Task statement
Give only the lines from the one containing "安利那边送过来收购案，他们要买断纽崔莱的控股" through the end of the material below, exactly as written.
== Segment start ==
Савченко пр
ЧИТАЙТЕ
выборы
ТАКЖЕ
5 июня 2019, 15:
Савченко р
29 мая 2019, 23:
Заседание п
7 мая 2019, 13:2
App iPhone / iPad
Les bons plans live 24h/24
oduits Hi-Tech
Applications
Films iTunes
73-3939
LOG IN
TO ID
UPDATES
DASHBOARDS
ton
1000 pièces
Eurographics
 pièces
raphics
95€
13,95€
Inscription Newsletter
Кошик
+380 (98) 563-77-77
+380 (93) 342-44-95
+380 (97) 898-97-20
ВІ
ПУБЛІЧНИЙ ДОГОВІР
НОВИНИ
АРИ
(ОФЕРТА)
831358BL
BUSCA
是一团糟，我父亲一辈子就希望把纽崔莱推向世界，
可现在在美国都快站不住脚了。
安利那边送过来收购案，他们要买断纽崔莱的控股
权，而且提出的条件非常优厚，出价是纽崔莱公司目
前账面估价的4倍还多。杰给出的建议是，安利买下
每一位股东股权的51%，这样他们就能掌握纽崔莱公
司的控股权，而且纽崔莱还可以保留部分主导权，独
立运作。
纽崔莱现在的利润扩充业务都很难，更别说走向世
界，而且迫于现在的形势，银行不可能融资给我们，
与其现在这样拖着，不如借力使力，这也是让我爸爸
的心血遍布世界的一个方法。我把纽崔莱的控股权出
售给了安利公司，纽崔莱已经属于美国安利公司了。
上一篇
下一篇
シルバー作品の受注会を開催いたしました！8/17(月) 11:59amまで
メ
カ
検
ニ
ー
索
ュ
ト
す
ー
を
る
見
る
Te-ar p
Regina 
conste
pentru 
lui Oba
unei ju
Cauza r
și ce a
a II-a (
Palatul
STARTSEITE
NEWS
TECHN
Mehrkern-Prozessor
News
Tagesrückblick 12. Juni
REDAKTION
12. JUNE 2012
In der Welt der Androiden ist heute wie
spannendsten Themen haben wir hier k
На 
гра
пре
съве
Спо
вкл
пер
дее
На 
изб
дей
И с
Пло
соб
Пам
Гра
== Segment end ==
Written solution
安利那边送过来收购案，他们要买断纽崔莱的控股
权，而且提出的条件非常优厚，出价是纽崔莱公司目
前账面估价的4倍还多。杰给出的建议是，安利买下
每一位股东股权的51%，这样他们就能掌握纽崔莱公
司的控股权，而且纽崔莱还可以保留部分主导权，独
立运作。
纽崔莱现在的利润扩充业务都很难，更别说走向世
界，而且迫于现在的形势，银行不可能融资给我们，
与其现在这样拖着，不如借力使力，这也是让我爸爸
的心血遍布世界的一个方法。我把纽崔莱的控股权出
售给了安利公司，纽崔莱已经属于美国安利公司了。
上一篇
下一篇
シルバー作品の受注会を開催いたしました！8/17(月) 11:59amまで
メ
カ
検
ニ
ー
索
ュ
ト
す
ー
を
る
見
る
Te-ar p
Regina 
conste
pentru 
lui Oba
unei ju
Cauza r
și ce a
a II-a (
Palatul
STARTSEITE
NEWS
TECHN
Mehrkern-Prozessor
News
Tagesrückblick 12. Juni
REDAKTION
12. JUNE 2012
In der Welt der Androiden ist heute wie
spannendsten Themen haben wir hier k
На 
гра
пре
съве
Спо
вкл
пер
дее
На 
изб
дей
И с
Пло
соб
Пам
Гра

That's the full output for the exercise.